*WORK TO COMPLETE*
Since the pictures are not wanted, copy only the text of every record exactly.

***** PROVIDED RECORDS

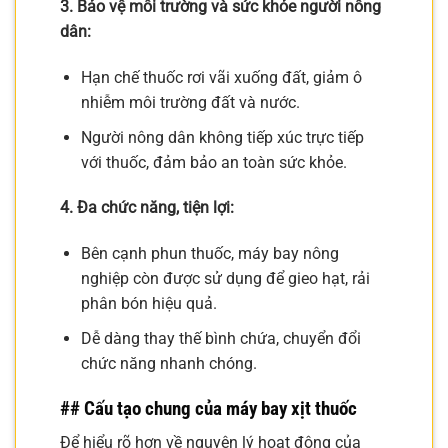
3. Bảo vệ môi trường và sức khỏe người nông
dân:
Hạn chế thuốc rơi vãi xuống đất, giảm ô
nhiễm môi trường đất và nước.
Người nông dân không tiếp xúc trực tiếp
với thuốc, đảm bảo an toàn sức khỏe.
4. Đa chức năng, tiện lợi:
Bên cạnh phun thuốc, máy bay nông
nghiệp còn được sử dụng để gieo hạt, rải
phân bón hiệu quả.
Dễ dàng thay thế bình chứa, chuyển đổi
chức năng nhanh chóng.
## Cấu tạo chung của máy bay xịt thuốc
Để hiểu rõ hơn về nguyên lý hoạt động của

**********

*EXERCISE OUTPUT*
3. Bảo vệ môi trường và sức khỏe người nông
dân:
Hạn chế thuốc rơi vãi xuống đất, giảm ô
nhiễm môi trường đất và nước.
Người nông dân không tiếp xúc trực tiếp
với thuốc, đảm bảo an toàn sức khỏe.
4. Đa chức năng, tiện lợi:
Bên cạnh phun thuốc, máy bay nông
nghiệp còn được sử dụng để gieo hạt, rải
phân bón hiệu quả.
Dễ dàng thay thế bình chứa, chuyển đổi
chức năng nhanh chóng.
## Cấu tạo chung của máy bay xịt thuốc
Để hiểu rõ hơn về nguyên lý hoạt động của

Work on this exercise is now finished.